Elasticsearch supports RESTful API using JSON over HTTP for all of its operations, whether it's search, analytics or monitoring. In addition, native clients for different languages like Java, PHP, Perl, Python, and Ruby are available. Elasticsearch is available for use under the Apache 2 license. The first milestone of elasticsearch-hadoop 1.3.M1 was released in early October.

InfoQ spoke with Costin Leau from Elasticsearch team about the search and analytics engine and how it integrates with Hadoop and other Big Data technologies.

InfoQ: Hi Costin, can you describe what Elasticsearch is and how it helps with Big Data requirements?

Elasticsearch is a scalable, highly-available, open-source search and analytics engine based on Apache Lucene. It is easy to "dig" through your data and to "zoom" in and out - all in real-time. At Elasticsearch, we’ve put a lot of work into delivering a good user experience out of the box. We set good defaults that make it easy to get started, but we also give you full access, when you need it, to customize virtually every aspect of the engine.

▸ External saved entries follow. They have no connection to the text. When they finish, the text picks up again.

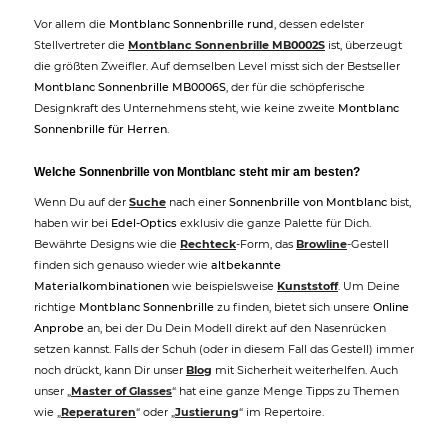
Vor allem die
Montblanc Sonnenbrille rund
, dessen edelster
Stellvertreter die
Montblanc Sonnenbrille MB0002S
ist, überzeugt
die größten Zweifler. Auf demselben Level misst sich der Bestseller
Montblanc Sonnenbrille MB0006S
, der für die schöpferische
Designkraft des Unternehmens steht, wie keine zweite
Montblanc
Sonnenbrille für Herren
.
Welche Sonnenbrille von Montblanc steht mir am besten?
Wenn Du auf der
Suche
nach einer
Sonnenbrille von Montblanc
bist,
haben wir bei
Edel-Optics
exklusiv die ganze Palette für Dich.
Bewährte Designs wie die
Rechteck
-Form, das
Browline
-Gestell
finden sich genauso wieder wie
altbekannte
Materialkombinationen
wie beispielsweise
Kunststoff
. Um Deine
richtige
Montblanc Sonnenbrille
zu finden, bietet sich unsere
Online
Anprobe
an, bei der Du Dein Modell direkt auf den Nasenrücken
setzen kannst. Falls der Schuh (oder in diesem Fall das Gestell) immer
noch drückt, kann Dir unser
Blog
mit Sicherheit weiterhelfen. Auch
unser „
Master of Glasses
“ hat eine ganze Menge Tipps zu Themen
wie „
Reperaturen
“ oder „
Justierung
“ im Repertoire.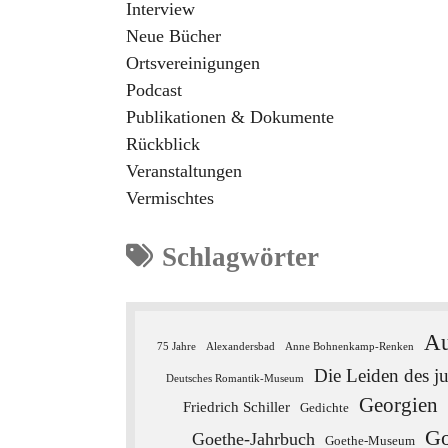
Interview
Neue Bücher
Ortsvereinigungen
Podcast
Publikationen & Dokumente
Rückblick
Veranstaltungen
Vermischtes
Schlagwörter
Au
75 Jahre
Alexandersbad
Anne Bohnenkamp-Renken
Die Leiden des j
Deutsches Romantik-Museum
Georgien
Friedrich Schiller
Gedichte
Go
Goethe-Jahrbuch
Goethe-Museum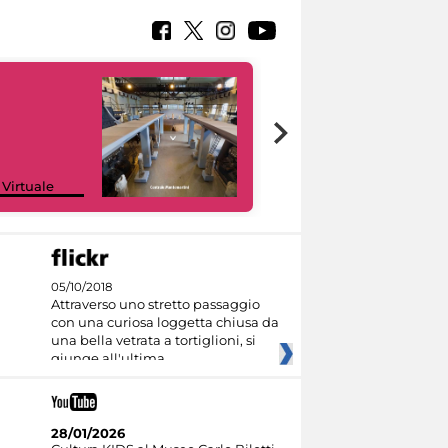
Google Arts &
 Virtuale
Culture
05/10/2018
Attraverso uno stretto passaggio
con una curiosa loggetta chiusa da
una bella vetrata a tortiglioni, si
giunge all'ultima
28/01/2026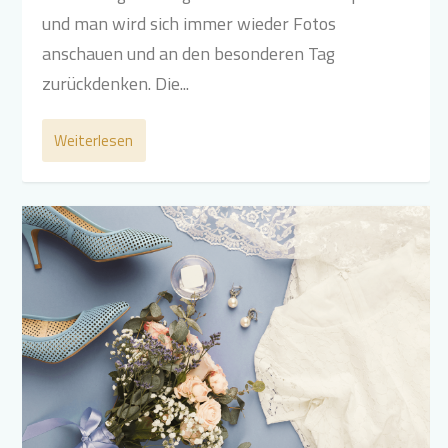
und man wird sich immer wieder Fotos
anschauen und an den besonderen Tag
zurückdenken. Die...
Weiterlesen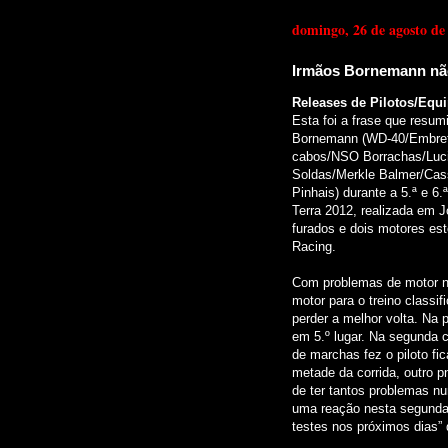
domingo, 26 de agosto de
Irmãos Bornemann nã
Releases de Pilotos/Equ
Esta foi a frase que resum
Bornemann (WD-40/Embrete
cabos/NSO Borrachas/Lucif
Soldas/Merkle Balmer/Cas
Pinhais) durante a 5.ª e 
Terra 2012, realizada em
furados e dois motores es
Racing.
Com problemas de motor no
motor para o treino classi
perder a melhor volta. Na 
em 5.º lugar. Na segunda c
de marchas fez o piloto fi
metade da corrida, outro p
de ter tantos problemas n
uma reação nesta segunda
testes nos próximos dias”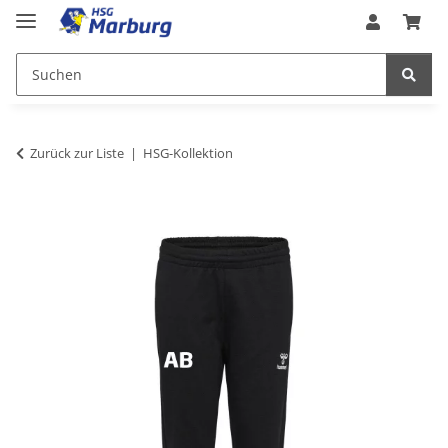
Zurück zur Liste
HSG-Kollektion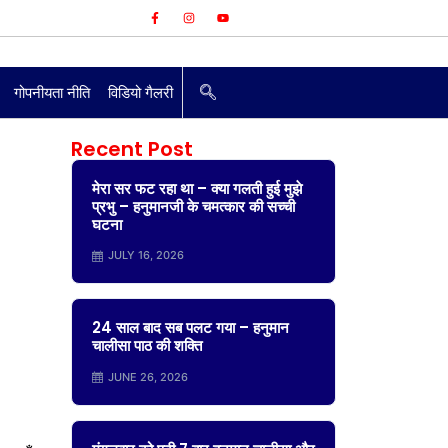
गोपनीयता नीति
विडियो गैलरी
Recent Post
मेरा सर फट रहा था – क्या गलती हुई मुझे
प्रभु – हनुमानजी के चमत्कार की सच्ची
घटना
JULY 16, 2026
24 साल बाद सब पलट गया – हनुमान
चालीसा पाठ की शक्ति
–
JUNE 26, 2026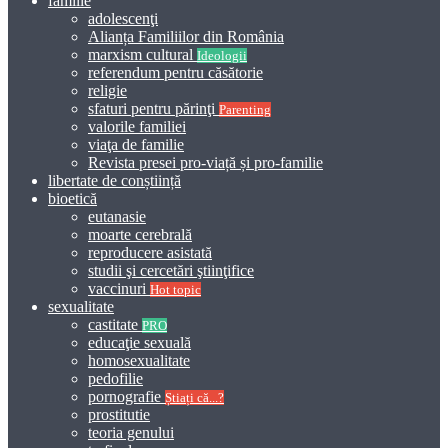
familie
adolescenţi
Alianța Familiilor din România
marxism cultural
Ideologii
referendum pentru căsătorie
religie
sfaturi pentru părinţi
Parenting
valorile familiei
viaţa de familie
Revista presei pro-viață și pro-familie
libertate de conștiință
bioetică
eutanasie
moarte cerebrală
reproducere asistată
studii şi cercetări ştiinţifice
vaccinuri
Hot topic
sexualitate
castitate
PRO
educaţie sexuală
homosexualitate
pedofilie
pornografie
Știați că...?
prostitutie
teoria genului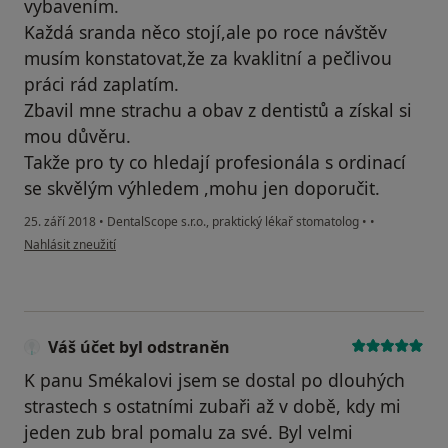
vybavením.
Každá sranda něco stojí,ale po roce návštěv
musím konstatovat,že za kvaklitní a pečlivou
práci rád zaplatím.
Zbavil mne strachu a obav z dentistů a získal si
mou důvěru.
Takže pro ty co hledají profesionála s ordinací
se skvělým výhledem ,mohu jen doporučit.
25. září 2018
•
DentalScope s.r.o., praktický lékař stomatolog
•
•
podle názoru uživatele Váš účet byl odstraněn
Nahlásit zneužití
Váš účet byl odstraněn
K panu Smékalovi jsem se dostal po dlouhých
strastech s ostatními zubaři až v době, kdy mi
jeden zub bral pomalu za své. Byl velmi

For example, you can use it to search your data, from the typical queries ('find all items X that match Y') to filtering (or “views” in Elasticsearch terms), highlighted search snippets which provide context for each result, geolocation ('find all items with Z miles'), did-you-mean suggestions and powerful aggregations (Elasticsearch’s “facets”) such as date histograms or statistics.

Elasticsearch can both search and store your data. It offers a semi-structured, schema-free, JSON based model; you can just toss JSON documents at it and Elasticsearch will automatically detect your data types and index your documents, or you can customize the schema mapping to suit your purposes, e.g. boosting individual fields or documents, custom full text analysis, etc.

You can start with a small instance on your laptop or take it to the cloud with tens or hundreds of instances, all with minimal changes. Elasticsearch will automatically scale horizontally and grow with your app.

It runs on the JVM and uses JSON over a RESTful HTTP interface, so any client/language can interact with it. There are a plethora of clients and framework integrations in various languages that provide native APIs and dedicated DSLs to minimize 'friction' and maximize performance.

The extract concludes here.